Before & After the No-Scalpel Vasectomy
Before your No-Scalpel Vasectomy:
Please make an appointment with Dr. Freeman for your private consultation where you can discuss any questions and concerns you or your partner may have. At that time, he will review the procedure with you, perform an examination, and provide you with information to take home so that you and your partner can further discuss if a vasectomy is right for you.
Dr. Freeman asks those men taking Aspirin or similar medications such as Advil, Motrin, Aleve and Naproxen to stop taking them 2 weeks before (and for 3 days after) the vasectomy because they can thin your blood and cause bleeding. Instead, use acetaminophen (Tylenol®) during this time if you need to relieve pain.

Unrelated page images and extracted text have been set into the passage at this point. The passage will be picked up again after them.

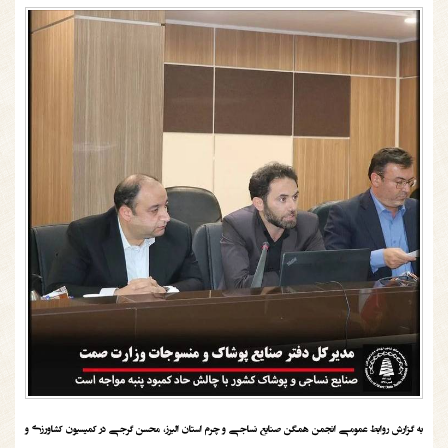
به گزارش روابط عمومی انجمن همگن صنایع نساجی و چرم استان البرز، محسن گرجی در کمیسیون کشاورزی و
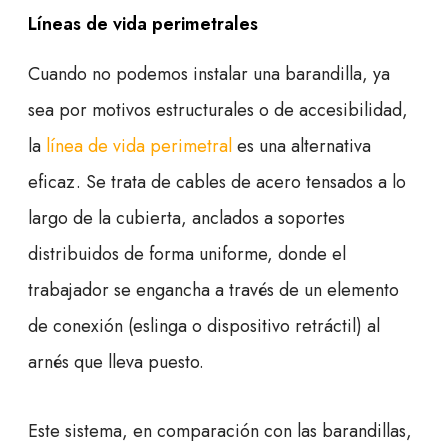
Líneas de vida perimetrales
Cuando no podemos instalar una barandilla, ya
sea por motivos estructurales o de accesibilidad,
la
línea de vida perimetral
es una alternativa
eficaz. Se trata de cables de acero tensados a lo
largo de la cubierta, anclados a soportes
distribuidos de forma uniforme, donde el
trabajador se engancha a través de un elemento
de conexión (eslinga o dispositivo retráctil) al
arnés que lleva puesto.
Este sistema, en comparación con las barandillas,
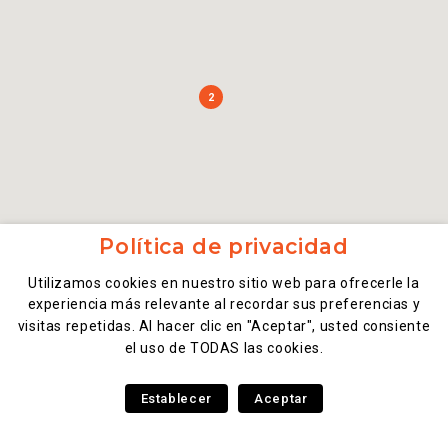
2
Política de privacidad
Utilizamos cookies en nuestro sitio web para ofrecerle la
experiencia más relevante al recordar sus preferencias y
visitas repetidas. Al hacer clic en "Aceptar", usted consiente
el uso de TODAS las cookies.
Establecer
Aceptar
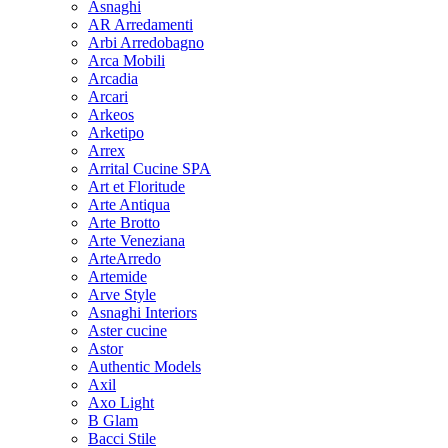
Asnaghi
AR Arredamenti
Arbi Arredobagno
Arca Mobili
Arcadia
Arcari
Arkeos
Arketipo
Arrex
Arrital Cucine SPA
Art et Floritude
Arte Antiqua
Arte Brotto
Arte Veneziana
ArteArredo
Artemide
Arve Style
Asnaghi Interiors
Aster cucine
Astor
Authentic Models
Axil
Axo Light
B Glam
Bacci Stile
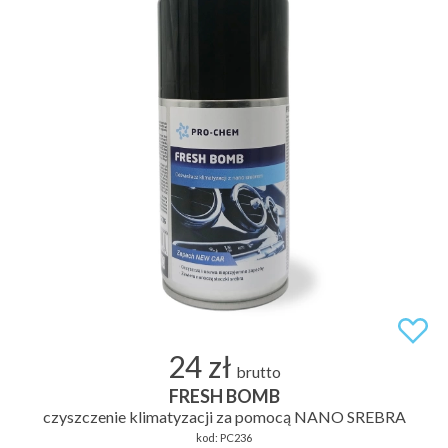
24 zł
brutto
FRESH BOMB
czyszczenie klimatyzacji za pomocą NANO SREBRA
kod:
PC236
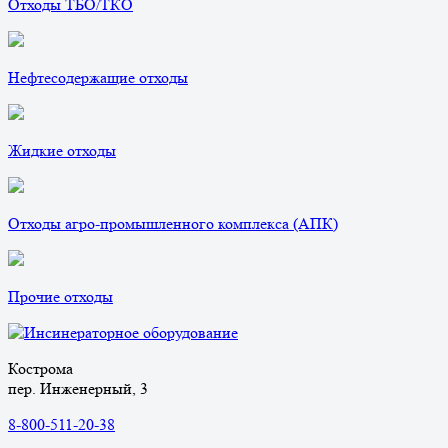
Отходы ТБО/ТКО
Нефтесодержащие отходы
Жидкие отходы
Отходы агро-промышленного комплекса (АПК)
Прочие отходы
Кострома
пер. Инженерный, 3
8-800-511-20-38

To help you relax and minimize any anxiety Dr. Freeman may prescribe a sedative for you to take the night before and the morning of the procedure. If you do take the preoperative sedative, please arrange for a family member or friend to drive you to and from the office on the day of the procedure. Other than that, the only thing you really have to do is shave (the penis and scrotum) the day of surgery and arrive to your appointment on-time. Dr. Freeman recommends using shaving cream and a new, disposable razor not Neet, Nair, or any other depilatory as it leaves the scrotum itchy, red, and swollen.
After your No-Scalpel Vasectomy:
You will leave to go home with your ride (most men have someone drive them home and must do so if they take the preoperative sedative). After you return home, take it easy. You may experience a day or two of soreness, which you can treat with acetaminophen (Tylenol®). You may also have minimal bruising, but the discoloration should lighten and disappear after about two weeks. You may take a shower the day after surgery, but avoid bathing and swimming for two or three days. Refrain from sports and heavy lifting for at least a week. If you have a desk job, you can probably return to work the next day. If you perform physical labor or have a job that requires much walking or driving, you can resume working after two days or so.
You may choose to wear an athletic supporter/jock strap for a few days after the surgery if you feel you would benefit from the support. The majority of our patients have told us that since they didn't experience much discomfort after the surgery, they never felt the need to wear the supporter. However, if you do heavy work or lots of sports, you may be more comfortable with the extra support for a week or so after surgery.
Vasectomy has a success rate higher than 99 percent, making it one of the most effective forms of birth control. But it isn't effective immediately after the surgery. Although you can have sex as soon as three days after a vasectomy, you temporarily remain capable of fathering a child with the sperm that still remain in the ducts. It generally takes at least 20 ejaculations to flush them all out.
Use a backup method of birth control until you have your first semen analysis test result. You will need to have two of these tests: the first about eight weeks or after 15-20 ejaculate after your vasectomy, the second about 6 months after surgery. Once you have the first tests showing no sperm, you are considered sterile and will no longer need to use other methods of birth control. In very rare situations, the body will make its way in reconnecting the tubes, if that happened it will be in the first 6 months and that is why we do the 6 month retest for the semen.